ABD, 30 yıldır yürürlükte olan ve yarattığı güven ortamı ile daha sonra daha büyük silahları kapsayan Doğu-Batı yarışına ve böylece Soğuk Savaş’a son vermiş olan orta menzilli füzeler anlaşmasından çekildi. 31 Temmuz 1991’den geçen Cuma güne kadar, insanlık kuşkusuz bir yığın savaşın, açlığın, hastalığın tehdidi altında idi. Ama bir şeyden emindik: herhangi bir milletin başına, Hiroşima ve Nagazaki halkına olduğu gibi bir atom veya hidrojen bombası düşmez ve o kentteki insanların yüzde 40’ı o anda, yüzde 65’i de daha sonraki yıl içinde kitle halinde ölmezdi.
Saddam’ın kimyasal silahları, Beşar Esad’ın varil bombaları çok insanın kitle halinde ölümüne sebep oldu ve hâlâ olabilir. Ama böyle bir savaş için askerleriniz, uçaklarınız olmalı, onları bu katliamları işleyeceğiniz ülkede konuşlandırmış olmanız gerekiyor. Bunun önüne geçecek diplomatik temaslar ve caydırıcı askeri önlemler, bunlar yetmez ise karşı saldırılar her zaman mümkün. Başka bir deyişle nükleer olmayan saldırının hem hacmi hem verdiği zarar ve hem de ihtimali birçok değişkene bağlı.
Fakat nükleer silah, bir roket, ucuna bağlı atom veya hidrojen bombasını imal ettiğinizi, konuşlandırdığınızı ve kullanmaya karar verdiğinizi kimse bilmeyebiliyor. Washington’da oturup, Ohio’da bir çöldeki depodan, Pekin’e veya Şanghay ’a, ya da Guang ju ’ya bir nükleer silah fırlattığınızı, insanlık ancak orada 2 milyon kişinin aynı anda ölmesi ile haber alır.

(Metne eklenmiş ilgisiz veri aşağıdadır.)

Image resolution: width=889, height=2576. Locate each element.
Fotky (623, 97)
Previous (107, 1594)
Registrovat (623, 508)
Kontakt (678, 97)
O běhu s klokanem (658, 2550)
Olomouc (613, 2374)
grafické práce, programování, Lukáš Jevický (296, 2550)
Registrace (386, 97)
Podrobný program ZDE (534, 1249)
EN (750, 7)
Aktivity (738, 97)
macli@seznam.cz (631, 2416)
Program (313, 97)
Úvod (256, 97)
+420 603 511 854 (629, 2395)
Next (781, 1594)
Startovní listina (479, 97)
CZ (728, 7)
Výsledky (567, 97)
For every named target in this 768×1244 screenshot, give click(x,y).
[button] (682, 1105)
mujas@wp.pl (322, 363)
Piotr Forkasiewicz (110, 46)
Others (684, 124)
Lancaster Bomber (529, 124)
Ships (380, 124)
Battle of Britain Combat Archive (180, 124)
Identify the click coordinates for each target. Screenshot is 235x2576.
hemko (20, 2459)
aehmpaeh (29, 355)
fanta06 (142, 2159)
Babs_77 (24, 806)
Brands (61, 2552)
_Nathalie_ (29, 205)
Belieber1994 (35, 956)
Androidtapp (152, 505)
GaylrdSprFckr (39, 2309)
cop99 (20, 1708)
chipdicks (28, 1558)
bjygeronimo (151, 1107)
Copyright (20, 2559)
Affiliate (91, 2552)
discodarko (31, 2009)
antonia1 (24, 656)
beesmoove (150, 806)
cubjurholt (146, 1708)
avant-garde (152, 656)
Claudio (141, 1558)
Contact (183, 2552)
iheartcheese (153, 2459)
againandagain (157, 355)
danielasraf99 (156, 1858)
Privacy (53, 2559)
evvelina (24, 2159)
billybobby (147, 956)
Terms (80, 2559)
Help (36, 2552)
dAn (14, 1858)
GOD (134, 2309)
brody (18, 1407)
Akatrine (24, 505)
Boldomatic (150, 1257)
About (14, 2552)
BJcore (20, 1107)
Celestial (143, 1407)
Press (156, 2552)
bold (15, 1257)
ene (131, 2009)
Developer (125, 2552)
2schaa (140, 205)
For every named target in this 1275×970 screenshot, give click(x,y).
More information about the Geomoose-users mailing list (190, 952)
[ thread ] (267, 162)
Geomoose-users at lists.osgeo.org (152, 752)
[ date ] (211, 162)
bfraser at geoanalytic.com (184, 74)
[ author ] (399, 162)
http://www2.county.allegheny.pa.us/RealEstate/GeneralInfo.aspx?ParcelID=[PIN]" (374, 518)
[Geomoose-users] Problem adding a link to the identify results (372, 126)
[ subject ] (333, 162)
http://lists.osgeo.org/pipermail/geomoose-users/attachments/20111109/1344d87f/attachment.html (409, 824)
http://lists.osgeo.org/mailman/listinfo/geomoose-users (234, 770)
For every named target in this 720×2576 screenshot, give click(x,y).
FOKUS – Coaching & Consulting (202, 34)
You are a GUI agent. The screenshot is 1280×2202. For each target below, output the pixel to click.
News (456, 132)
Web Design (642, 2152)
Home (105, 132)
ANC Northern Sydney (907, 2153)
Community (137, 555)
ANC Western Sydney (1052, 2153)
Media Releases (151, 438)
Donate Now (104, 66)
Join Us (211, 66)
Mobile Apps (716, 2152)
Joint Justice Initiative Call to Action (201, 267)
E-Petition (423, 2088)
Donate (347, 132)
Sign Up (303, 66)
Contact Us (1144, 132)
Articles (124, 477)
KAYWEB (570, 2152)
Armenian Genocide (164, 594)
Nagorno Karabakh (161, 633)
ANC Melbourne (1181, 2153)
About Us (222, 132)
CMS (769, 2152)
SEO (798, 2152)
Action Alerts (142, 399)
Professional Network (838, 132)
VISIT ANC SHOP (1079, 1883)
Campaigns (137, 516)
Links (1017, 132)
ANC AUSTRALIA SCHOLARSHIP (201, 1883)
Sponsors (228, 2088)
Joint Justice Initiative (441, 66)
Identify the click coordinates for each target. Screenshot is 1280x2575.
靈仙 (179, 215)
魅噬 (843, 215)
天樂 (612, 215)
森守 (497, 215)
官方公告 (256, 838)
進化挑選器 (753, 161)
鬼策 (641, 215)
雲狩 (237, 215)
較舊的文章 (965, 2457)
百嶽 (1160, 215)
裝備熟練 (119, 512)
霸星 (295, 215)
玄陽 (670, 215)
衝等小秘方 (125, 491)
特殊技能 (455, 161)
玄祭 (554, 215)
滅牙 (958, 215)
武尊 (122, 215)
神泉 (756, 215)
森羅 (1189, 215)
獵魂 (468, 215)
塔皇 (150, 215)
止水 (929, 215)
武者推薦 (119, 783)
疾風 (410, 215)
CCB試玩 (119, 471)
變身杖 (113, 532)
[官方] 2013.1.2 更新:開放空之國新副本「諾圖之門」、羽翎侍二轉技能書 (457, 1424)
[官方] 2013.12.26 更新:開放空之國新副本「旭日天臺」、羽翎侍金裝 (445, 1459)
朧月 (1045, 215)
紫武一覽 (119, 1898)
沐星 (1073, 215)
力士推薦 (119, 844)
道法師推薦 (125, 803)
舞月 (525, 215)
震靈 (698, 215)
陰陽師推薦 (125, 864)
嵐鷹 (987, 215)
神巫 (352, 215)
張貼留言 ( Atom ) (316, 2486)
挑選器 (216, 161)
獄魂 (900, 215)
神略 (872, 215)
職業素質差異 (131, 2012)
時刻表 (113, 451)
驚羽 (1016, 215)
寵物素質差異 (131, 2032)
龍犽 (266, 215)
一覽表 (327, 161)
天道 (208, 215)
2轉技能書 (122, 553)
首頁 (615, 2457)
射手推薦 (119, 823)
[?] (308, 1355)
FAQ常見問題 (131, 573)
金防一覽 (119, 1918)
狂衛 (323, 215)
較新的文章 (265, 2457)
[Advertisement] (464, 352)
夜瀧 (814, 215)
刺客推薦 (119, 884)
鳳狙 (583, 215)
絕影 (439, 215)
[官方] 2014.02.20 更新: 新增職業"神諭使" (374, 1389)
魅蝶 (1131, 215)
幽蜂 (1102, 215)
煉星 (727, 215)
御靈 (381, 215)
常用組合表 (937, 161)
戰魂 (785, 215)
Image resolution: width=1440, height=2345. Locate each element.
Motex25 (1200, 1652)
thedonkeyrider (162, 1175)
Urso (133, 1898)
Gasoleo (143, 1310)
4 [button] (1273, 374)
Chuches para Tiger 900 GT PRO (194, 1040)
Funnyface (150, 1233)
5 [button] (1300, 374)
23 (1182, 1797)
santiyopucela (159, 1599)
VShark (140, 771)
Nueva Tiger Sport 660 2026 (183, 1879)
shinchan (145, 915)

Trump, orta menzilli füze anlaşmasından çekilme kararını Rusya’yı suçlayarak aldı. Ancak durum çok belli ki, orta menzilli füzelerle en az ABD kadar kolay silahlanabilecek Rusya değil, dünyanın en büyük ekonomisi ve en büyük askeri gücü olmaya aday Çin hedef alınmaktadır.
30 yıl önceki anlaşmalara Çin taraf değildi. 30 yıl önce kimse, Çin’in bugünkü dev ekonomi olacağını tahmin edemiyordu. Batılı uzmanların o zamanki analizlerine baktığınızda ilk gördüğünüz, Çin’in ekonomik gelişmesinin ortaya güçlü bir işçi sınıfı ve burjuvazi çıkartacağı ve bunların Çin Komünist Partisi’nin tahakkümünü devam ettirmesine engel olacakları yönünde idi.
Evet, ortaya çok güçlü bir işçi ve orta sınıf çıktı; ancak Çin Komünist Partisi, yönetici rolünden zerrece vaz geçmedi. Güçlü işçi sınıfı ve Çin burjuvazisi, dünya çapında turist oldular!
ABD, 2008’den beri bir türlü savamadığı ekonomik bunalımı, kapitalist emperyalizmin klasik yöntemi olan savaşla halledecektir.
Trump’ın “akıllı iş adamı” imajı ile sağladığı pazarlıklar ekonomik düzelmeyi bir noktaya kadar getirdi. Ne var ki Demokratlarla bir türlü sağlanamayan siyasal uzlaşma, Cumhuriyetçilerin hâlâ yekvücut bir destekten uzak durmaları, Trump’a aradığı şanı-şöhreti ve ekonomik çareleri, savaşta bulabileceği kanısını veriyor. Halen dünyanın 80’den fazla noktasında ABD az veya çok yoğun bir çatışmanın içinde. Venezuela’yı Güney Amerika’da başka ülkelere yapılacak müdahaleler izleyecektir.
ABD’nin Suriye’den Irak’tan çekileceği de korkulur ki bir aldatmacadan ibarettir.